Leviathan

Leviathan0

Log in using the password for the level i.e., UN - leviathan0, PW - leviathan0. Showing the contents of the current directory using ls, we see -

leviathan0@leviathan:~$ ls -la total 24 drwxr-xr-x 3 root root 4096 Oct 29 21:17 . drwxr-xr-x 10 root root 4096 Oct 29 21:17 .. drwxr-x--- 2 leviathan1 leviathan0 4096 Oct 29 21:17 .backup -rw-r--r-- 1 root root 220 May 15 2017 .bash_logout -rw-r--r-- 1 root root 3526 May 15 2017 .bashrc -rw-r--r-- 1 root root 675 May 15 2017 .profile

The .backup folder seems interesting, therefore, changing directory to that and enumerating further, we see -

leviathan0@leviathan:~$ cd .backup/ leviathan0@leviathan:~/.backup$ ls -la total 140 drwxr-x--- 2 leviathan1 leviathan0 4096 Oct 29 21:17 . drwxr-xr-x 3 root root 4096 Oct 29 21:17 .. -rw-r----- 1 leviathan1 leviathan0 133259 Oct 29 21:17 bookmarks.html

The bookmarks html file must contain the password for the next level.

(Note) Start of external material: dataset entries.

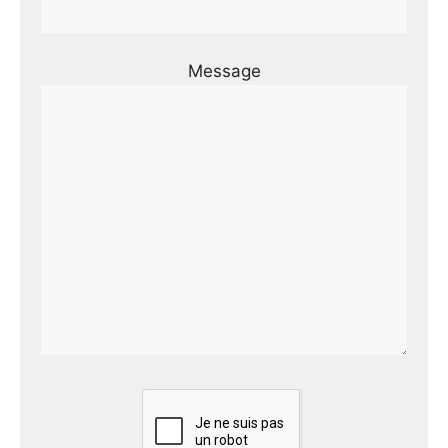
Message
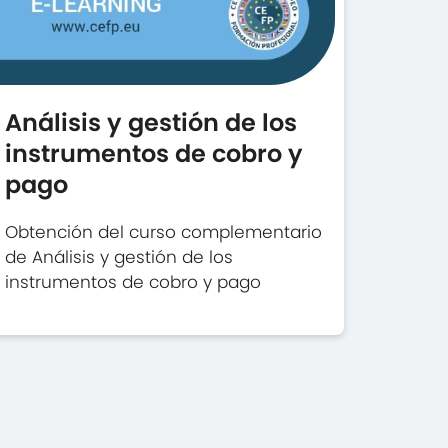
Análisis y gestión de los
instrumentos de cobro y
pago
Obtención del curso complementario
de Análisis y gestión de los
instrumentos de cobro y pago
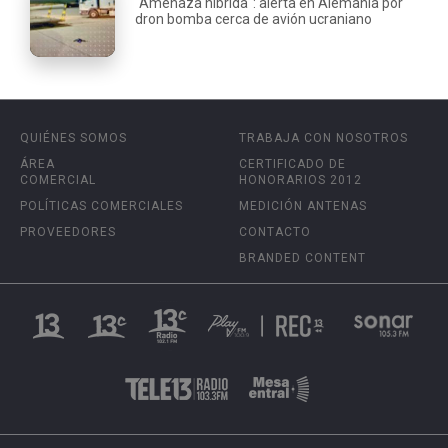
"Amenaza híbrida": alerta en Alemania por
dron bomba cerca de avión ucraniano
QUIÉNES SOMOS
TRABAJA CON NOSOTROS
ÁREA
CERTIFICADO DE
COMERCIAL
HONORARIOS 2012
POLÍTICAS COMERCIALES
MEDICIÓN ANTENAS
PROVEEDORES
CONTACTO
BRANDED CONTENT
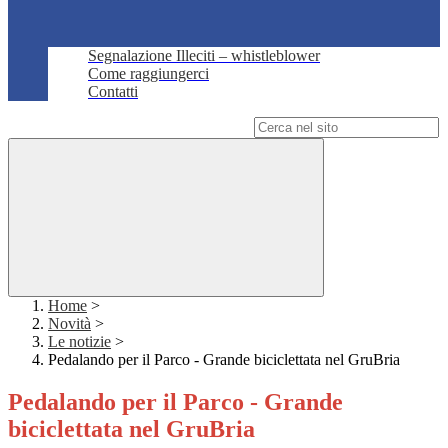
Segnalazione Illeciti – whistleblower
Come raggiungerci
Contatti
Campo di ricerca per le pagine del sito
Home
>
Novità
>
Le notizie
>
Pedalando per il Parco - Grande biciclettata nel GruBria
Pedalando per il Parco - Grande
biciclettata nel GruBria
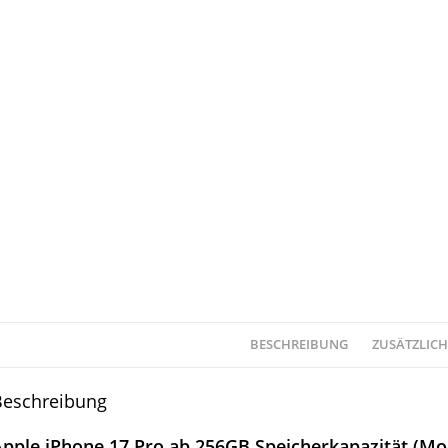
BESCHREIBUNG
ZUSÄTZLIC
Beschreibung
pple iPhone 17 Pro ab 256GB Speicherkapazität (Mo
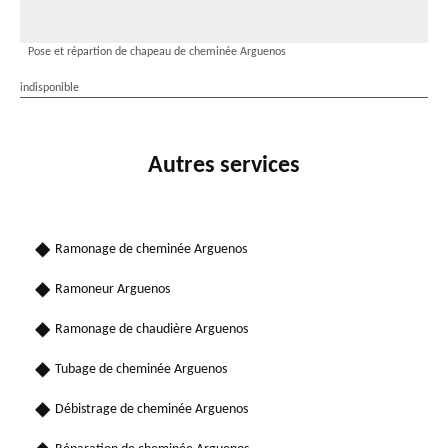
Pose et répartion de chapeau de cheminée Arguenos
indisponible
Autres services
Ramonage de cheminée Arguenos
Ramoneur Arguenos
Ramonage de chaudière Arguenos
Tubage de cheminée Arguenos
Débistrage de cheminée Arguenos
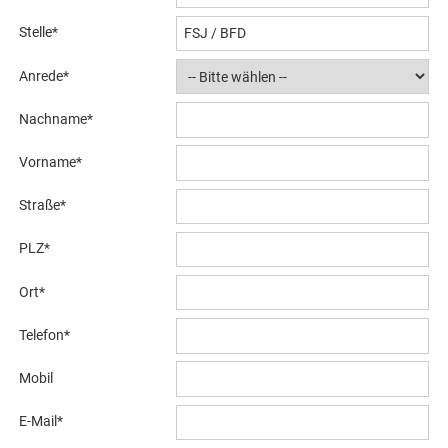
Stelle
*
Anrede
*
Nachname
*
Vorname
*
Straße
*
PLZ
*
Ort
*
Telefon
*
Mobil
E-Mail
*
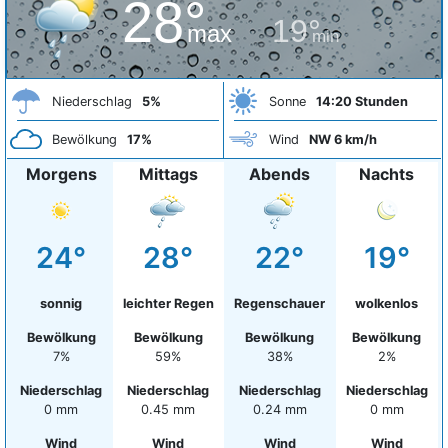
28°
19°
max
min
Niederschlag
5%
Sonne
14:20 Stunden
Bewölkung
17%
Wind
NW 6 km/h
Morgens
Mittags
Abends
Nachts
24°
28°
22°
19°
sonnig
leichter Regen
Regenschauer
wolkenlos
Bewölkung
Bewölkung
Bewölkung
Bewölkung
7%
59%
38%
2%
Niederschlag
Niederschlag
Niederschlag
Niederschlag
0 mm
0.45 mm
0.24 mm
0 mm
Wind
Wind
Wind
Wind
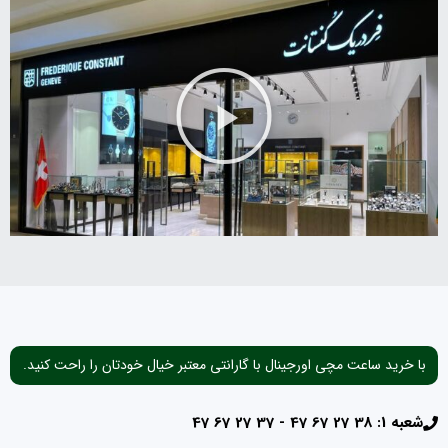
با خرید ساعت مچی اورجینال با گارانتی معتبر خیال خودتان را راحت کنید.
شعبه 1: 38 27 67 47 - 37 27 67 47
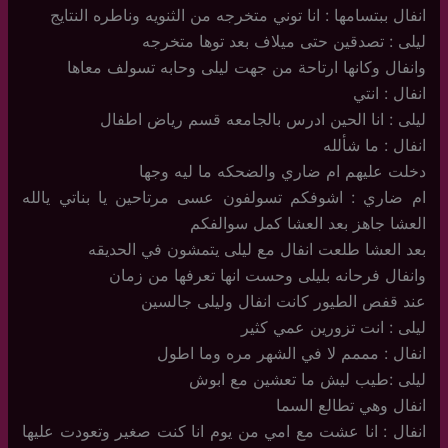
انفال ببتسامها : انا توني متخرجه من الثنويه وناطره النتايج
ليلى : تصدقين حتى ميلاف بعد توها متخرجه
وانفال وكانها ارتاحة من جهت ليلى وحابه تسولف معاها
انفال : انتي
ليلى : انا الحين ادرس بالجامعه قسم رياض اطفال
انفال : ما شألله
دخلت عليهم ام ضاري والضحكه ما ليه وجها
ام ضاري : اشوفكم تسولفون عسى مرتاحين يا بناتي يالله
العشا جاهز بعد العشا كمل سوالفكم
بعد العشا طلعت انفال مع ليلى يتمشون في الحديقه
وانفال فرحانه بليلى وحست انها تعرفها من زمان
عند قفص الطيور كانت انفال وليلى جالسين
ليلى : انت تزورين عمي كثير
انفال : مممم لا في الشهر مره وما اطول
ليلى :طيب ليش ما تعشين مع ابوش
انفال وهي تطالع السما
انفال : انا عشت مع امي من يوم انا كنت صغير وتعودت عليها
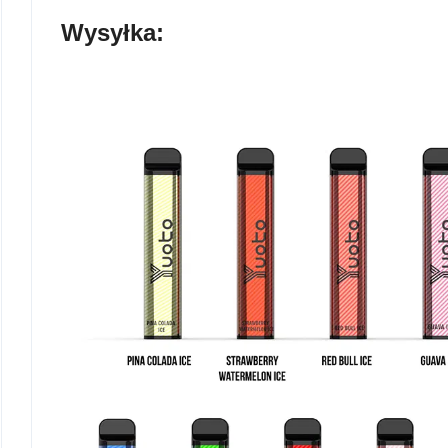
Wysyłka:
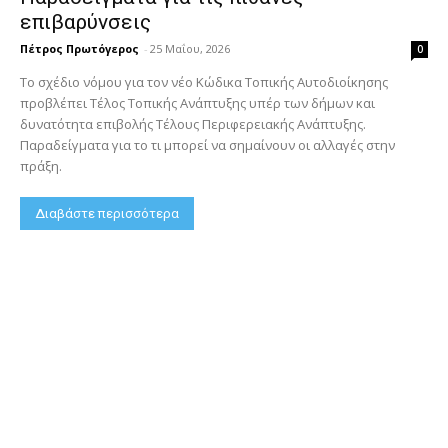
επιβαρύνσεις
Πέτρος Πρωτόγερος
-
25 Μαΐου, 2026
0
Το σχέδιο νόμου για τον νέο Κώδικα Τοπικής Αυτοδιοίκησης
προβλέπει Τέλος Τοπικής Ανάπτυξης υπέρ των δήμων και
δυνατότητα επιβολής Τέλους Περιφερειακής Ανάπτυξης.
Παραδείγματα για το τι μπορεί να σημαίνουν οι αλλαγές στην
πράξη.
Διαβάστε περισσότερα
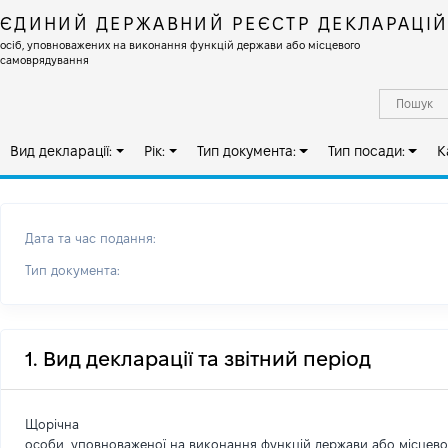
ЄДИНИЙ ДЕРЖАВНИЙ РЕЄСТР ДЕКЛАРАЦІ
осіб, уповноважених на виконання функцій держави або місцевого
самоврядування
Вид декларації:
Рік:
Тип документа:
Тип посади:
К
Дата та час подання:
Тип документа:
1. Вид декларації та звітний період
Щорічна
особи, уповноваженої на виконання функцій держави або місцев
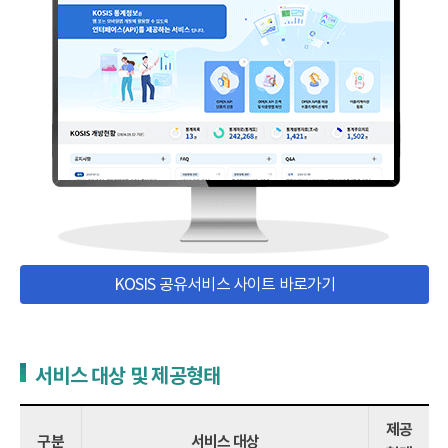
KOSIS 공유서비스 사이트 바로가기
서비스 대상 및 제공형태
제공
구분
서비스 대상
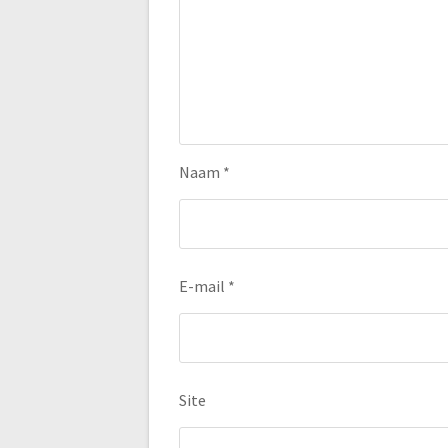
Naam
*
E-mail
*
Site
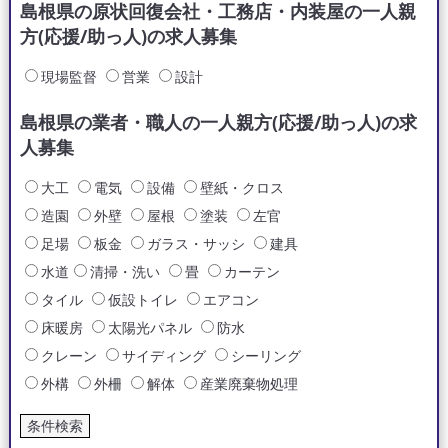
島根県の原状回復会社・工務店・内装屋の一人親
方(応援/助っ人)の求人募集
現場監督
営業
設計
島根県の業者・職人の一人親方(応援/助っ人)の求
人募集
大工
電気
設備
壁紙・クロス
造園
外壁
屋根
塗装
左官
足場
板金
ガラス・サッシ
建具
水道
清掃・洗い
畳
カーテン
タイル
仮設トイレ
エアコン
床暖房
太陽光パネル
防水
クレーン
サイディング
シーリング
外構
外柵
解体
産業廃棄物処理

Therefore, searching the file for the word password using grep, we get -

leviathan0@leviathan:~/.backup$ cat bookmarks.html | grep password <DT><A HREF="http://leviathan.labs.overthewire.org/passwordus.html | This will be fixed later, the password for leviathan1 is rioGegei8m" ADD_DATE="1155384634" LAST_CHARSET="ISO-8859-1" ID="rdf:#$2wIU71">password to leviathan1</A>

This has the next password as rioGegei8m.


Leviathan1

Logging in with the required credentials, and upon enumerating, we see -

leviathan1@leviathan:~$ ls -la total 28 drwxr-xr-x 2 root root 4096 Oct 29 21:17 . drwxr-xr-x 10 root root 4096 Oct 29 21:17 .. -rw-r--r-- 1 root root 220 May 15 2017 .bash_logout -rw-r--r-- 1 root root 3526 May 15 2017 .bashrc -r-sr-x--- 1 leviathan2 leviathan1 7452 Oct 29 21:17 check ----------------------> setuid -rw-r--r-- 1 root root 675 May 15 2017 .profile

We see a setuid binary. Setuid helps the current user i.e., leviathan1 to execute the binary with the elevated permissions of another user i.e., leviathan2. Therefore, executing it directly shows this -

leviathan1@leviathan:~$ ./check password: hello Wrong password, Good Bye ...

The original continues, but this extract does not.